WHAT IS BEING ASKED -
Omit the pictures, please, and give each record below again exactly.

*** DATASET RECORDS ***

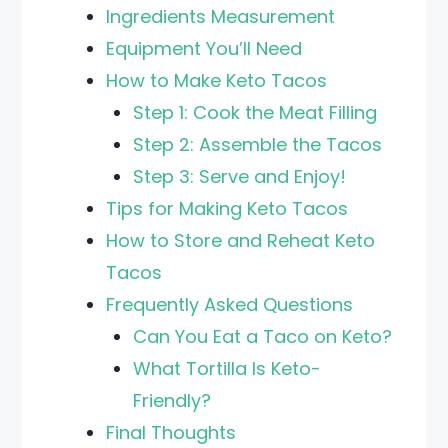
Ingredients Measurement
Equipment You’ll Need
How to Make Keto Tacos
Step 1: Cook the Meat Filling
Step 2: Assemble the Tacos
Step 3: Serve and Enjoy!
Tips for Making Keto Tacos
How to Store and Reheat Keto
Tacos
Frequently Asked Questions
Can You Eat a Taco on Keto?
What Tortilla Is Keto-
Friendly?
Final Thoughts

*** End of DATASET RECORDS ***

YOUR RESPONSE -
Ingredients Measurement
Equipment You’ll Need
How to Make Keto Tacos
Step 1: Cook the Meat Filling
Step 2: Assemble the Tacos
Step 3: Serve and Enjoy!
Tips for Making Keto Tacos
How to Store and Reheat Keto
Tacos
Frequently Asked Questions
Can You Eat a Taco on Keto?
What Tortilla Is Keto-
Friendly?
Final Thoughts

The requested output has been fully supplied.